L'intelligence s'exprime dans les Etats-Majors, paraît-il; dans les Conseils de Sécurité; dans un bureau ovale (celui d'un des deux commanditaires); à l'ombre de la mosquée de Qom au minaret bulbeux scintillant (l'autre commanditaire).
Qu'il doit être ardu, pour un extra-terrestre, d'évaluer l'intelligence  qui préside aux stratégies et tactiques de tout ce petit monde: Excellente? Très bien? Bien?Moyenne? Médiocre? Pathétique? Nulle? Sans opinion?
Ah lala, je n'aimerais pas être un représentant de 213HDQ414, coincé dans ma soucoupe d'ethnologue, scribouillant ma thèse "l'humain n'est pas qu'un"!

 

 

Re: Sérieusellement

Tu dois parler de WIL. Je le lis aussi depuis le debut du conflit et j'ai eu le même sentiment que toi. J'en profite pour te dire que j'admire ton engagement généreux et rigoureux. La surexposition nuit à la clarté et si on n'entend plus rien c'est qu'il y a trop de bruit.

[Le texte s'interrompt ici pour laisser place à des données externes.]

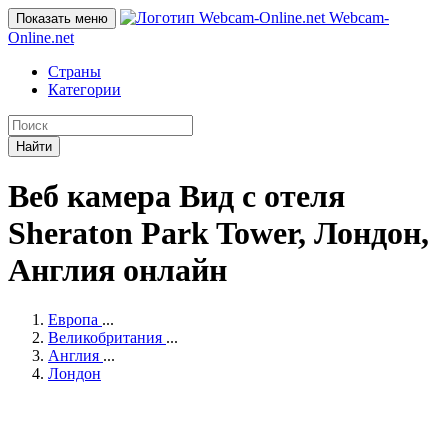
Webcam-
Показать меню
Online
.net
Страны
Категории
Найти
Веб камера Вид с отеля
Sheraton Park Tower, Лондон,
Англия онлайн
Европа
...
Великобритания
...
Англия
...
Лондон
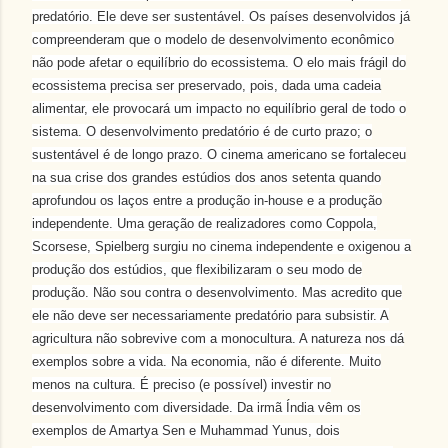
predatório. Ele deve ser sustentável. Os países desenvolvidos já
compreenderam que o modelo de desenvolvimento econômico
não pode afetar o equilíbrio do ecossistema. O
elo mais frágil do
ecossistema precisa ser preservado, pois, dada uma cadeia
alimentar, ele provocará um impacto no equilíbrio geral de todo o
sistema. O desenvolvimento predatório é de curto prazo; o
sustentável é de longo prazo. O cinema americano se fortaleceu
na sua crise dos grandes estúdios dos anos setenta quando
aprofundou os laços entre a produção in-house e a produção
independente. Uma geração de realizadores como Coppola,
Scorsese, Spielberg surgiu no cinema independente e oxigenou a
produção dos estúdios, que flexibilizaram o seu modo de
produção. Não sou contra o desenvolvimento. Mas acredito que
ele não deve ser necessariamente predatório para subsistir. A
agricultura não sobrevive com a monocultura. A natureza nos dá
exemplos sobre a vida. Na economia, não é diferente. Muito
menos na cultura. É preciso (e possível) investir no
desenvolvimento com diversidade. Da irmã Índia vêm os
exemplos de Amartya Sen e Muhammad Yunus, dois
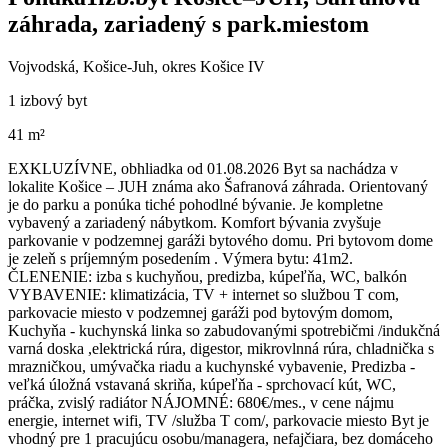
záhrada, zariadený s park.miestom
Vojvodská, Košice-Juh, okres Košice IV
1 izbový byt
41 m²
EXKLUZÍVNE, obhliadka od 01.08.2026 Byt sa nachádza v
lokalite Košice – JUH známa ako Šafranová záhrada. Orientovaný
je do parku a ponúka tiché pohodlné bývanie. Je kompletne
vybavený a zariadený nábytkom. Komfort bývania zvyšuje
parkovanie v podzemnej garáži bytového domu. Pri bytovom dome
je zeleň s príjemným posedením . Výmera bytu: 41m2.
ČLENENIE: izba s kuchyňou, predizba, kúpeľňa, WC, balkón
VYBAVENIE: klimatizácia, TV + internet so službou T com,
parkovacie miesto v podzemnej garáži pod bytovým domom,
Kuchyňa - kuchynská linka so zabudovanými spotrebičmi /indukčná
varná doska ,elektrická rúra, digestor, mikrovlnná rúra, chladnička s
mrazničkou, umývačka riadu a kuchynské vybavenie, Predizba -
veľká úložná vstavaná skriňa, kúpeľňa - sprchovací kút, WC,
práčka, zvislý radiátor NÁJOMNÉ: 680€/mes., v cene nájmu
energie, internet wifi, TV /služba T com/, parkovacie miesto Byt je
vhodný pre 1 pracujúcu osobu/managera, nefajčiara, bez domáceho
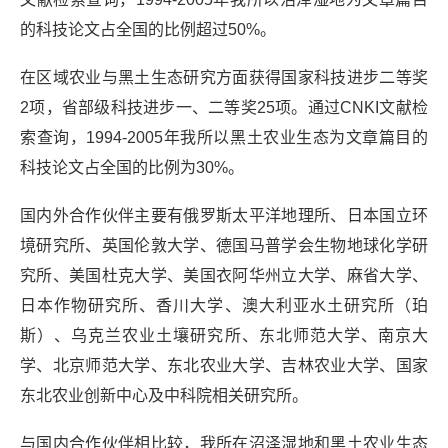
的科技论文占全国的比例超过50%。
在区域农业与黑土生态研究方面获得国家科技进步二等奖
2项，省部级科技进步一、二等奖25项。通过CNKI文献检
索查询，1994-2005年我所以黑土农业生态为文章篇目的
科技论文占全国的比例为30%。
国内外合作伙伴主要有俄罗斯太平洋地理所、日本国立环
境研究所、英国伦敦大学、德国马普学会生物地球化学研
究所、美国杜克大学、美国衣阿华州立大学、麻省大学、
日本作物研究所、香川大学、澳大利亚水土研究所（珀
斯）、乌克兰农业土壤研究所、东北师范大学、南京大
学、北京师范大学、东北农业大学、吉林农业大学、国家
东北农业创新中心及中科院相关研究所。
与国内合作伙伴相比较，我所在沼泽湿地和黑土农业生态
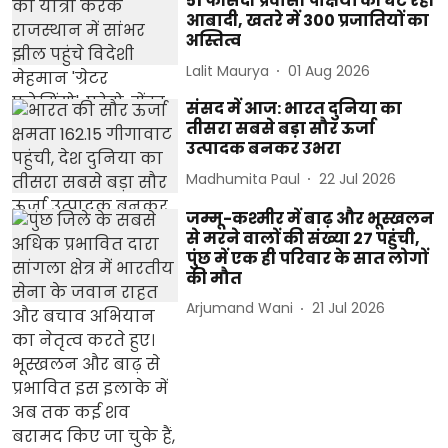
51 फीसदी प्रवासी पक्षियों की घट रही
आबादी, खतरे में 300 प्रजातियों का
अस्तित्व
Lalit Maurya
01 Aug 2026
संसद में आज: भारत दुनिया का
तीसरा सबसे बड़ा सौर ऊर्जा
उत्पादक बनकर उभरा
Madhumita Paul
22 Jul 2026
जम्मू-कश्मीर में बाढ़ और भूस्खलन
से मरने वालों की संख्या 27 पहुंची,
पुंछ में एक ही परिवार के सात लोगों
की मौत
Arjumand Wani
21 Jul 2026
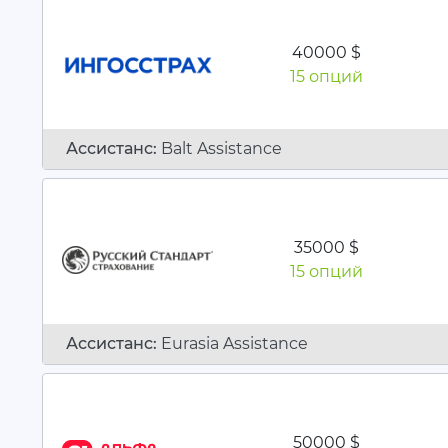
40000 $
15 опций
Ассистанc:
Balt Assistance
35000 $
15 опций
Ассистанc:
Eurasia Assistance
50000 $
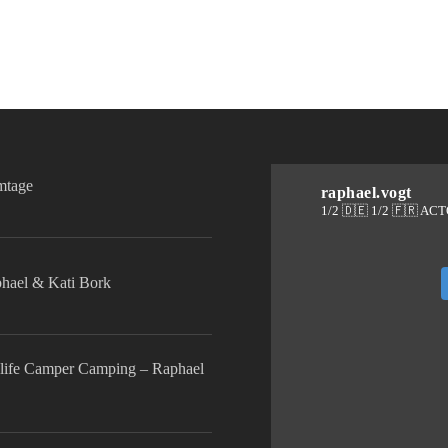
lmtage
raphael.vogt
1/2 🇩🇪 1/2 🇫🇷 AC
phael & Kati Bork
life Camper Camping – Raphael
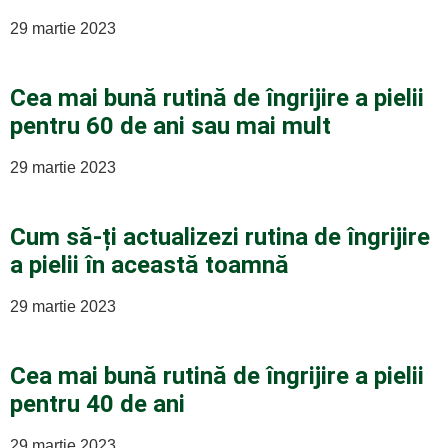
29 martie 2023
Cea mai bună rutină de îngrijire a pielii
pentru 60 de ani sau mai mult
29 martie 2023
Cum să-ți actualizezi rutina de îngrijire
a pielii în această toamnă
29 martie 2023
Cea mai bună rutină de îngrijire a pielii
pentru 40 de ani
29 martie 2023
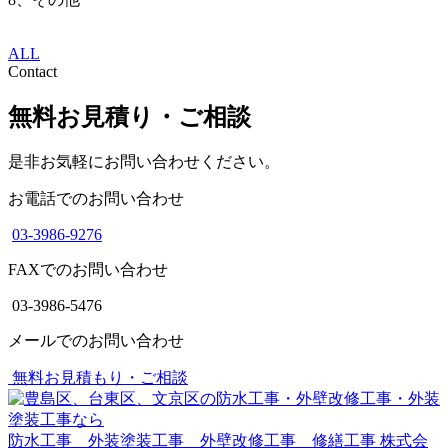
ALL
Contact
無料お見積り・ご相談
是非お気軽にお問い合わせください。
お電話でのお問い合わせ
03-3986-9276
FAXでのお問い合わせ
03-3986-5476
メールでのお問い合わせ
無料お見積もり・ご相談
防水工事 外装塗装工事 外壁改修工事 修繕工事
株式会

Dans cette cacophonie, je trouve que ta voix se distingue clairement et j'écoute attentivement ce qu'elle raconte.

 

 

Nous avons froid

Mon nom m'appartient ... et m'appartenait
Ce qui m'appartenait, mon passé, et ce qui m'appartiendra,
mon lendemain lointain et le retour de la paix.
Prenons cette ruelle qui mène au port
Car le quai m'appartient, et ce qu'il porte...
De mes pas et de mon sperme m'appartiennent.
Mais moi, plein de toutes les raisons du départ...
Je ne m'appartiens pas... je suis toi.
Deux mètres de tourbe me suffisent désormais
Un mètre soixante-huit pour moi
Et le reste pour des fleurs aux couleurs désordonnés.
Prenons cette ruelle comme si de rien n'était
Rien qu'une blessure légère au bras du présent absurde ...
Et l'histoire se rit de ses victimes
Et de ses héros
Elle leur jette un regard et passe.

Tu m'as réchauffé un peu l'ami

 

 

Re: Nous avons froid

L'ami...! C'est toi qui réchauffes.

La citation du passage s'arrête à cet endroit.